▶ **Goal of the exercise**
Copy out the lines of the records below, and only those lines, from the one with "яка народилася і виховувалась в" through the one with "НАПИСАТИ ВІДГУК", exactly as they appear.
■ ■ ■
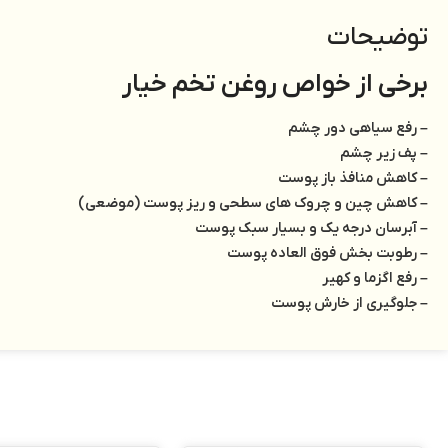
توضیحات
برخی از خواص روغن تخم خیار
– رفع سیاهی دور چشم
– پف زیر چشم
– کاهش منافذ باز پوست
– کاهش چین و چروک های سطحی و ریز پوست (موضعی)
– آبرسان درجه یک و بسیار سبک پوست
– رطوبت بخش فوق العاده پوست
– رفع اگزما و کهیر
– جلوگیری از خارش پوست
■ ■ ■
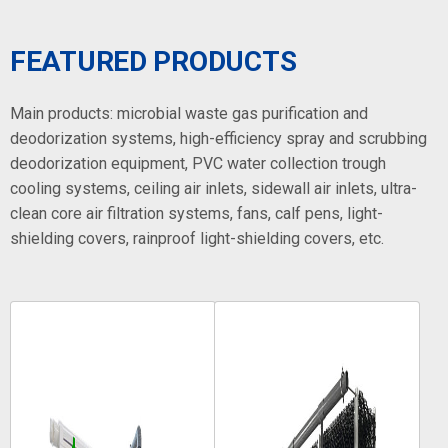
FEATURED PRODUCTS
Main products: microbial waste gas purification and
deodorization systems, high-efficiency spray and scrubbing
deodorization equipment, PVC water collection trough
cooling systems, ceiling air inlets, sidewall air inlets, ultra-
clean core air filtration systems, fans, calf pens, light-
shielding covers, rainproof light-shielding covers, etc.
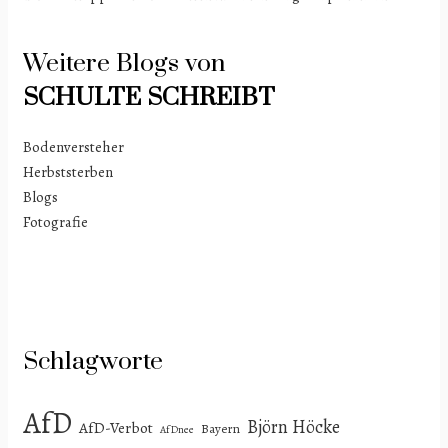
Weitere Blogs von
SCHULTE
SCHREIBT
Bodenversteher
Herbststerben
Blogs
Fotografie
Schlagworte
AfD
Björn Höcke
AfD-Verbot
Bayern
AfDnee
■ ■ ■
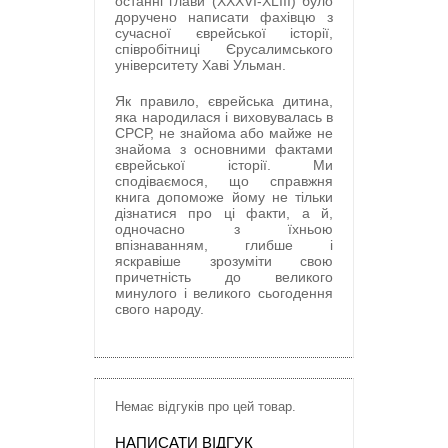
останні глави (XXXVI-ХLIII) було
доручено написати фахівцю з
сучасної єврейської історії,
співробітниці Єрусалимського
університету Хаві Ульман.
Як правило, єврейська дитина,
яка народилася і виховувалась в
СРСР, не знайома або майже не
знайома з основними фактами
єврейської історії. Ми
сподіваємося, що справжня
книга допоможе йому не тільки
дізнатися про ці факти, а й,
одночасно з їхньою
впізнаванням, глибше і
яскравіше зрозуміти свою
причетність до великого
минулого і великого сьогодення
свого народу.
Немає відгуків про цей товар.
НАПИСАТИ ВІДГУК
■ ■ ■
▶ **Reply**
яка народилася і виховувалась в
СРСР, не знайома або майже не
знайома з основними фактами
єврейської історії. Ми
сподіваємося, що справжня
книга допоможе йому не тільки
дізнатися про ці факти, а й,
одночасно з їхньою
впізнаванням, глибше і
яскравіше зрозуміти свою
причетність до великого
минулого і великого сьогодення
свого народу.
Немає відгуків про цей товар.
НАПИСАТИ ВІДГУК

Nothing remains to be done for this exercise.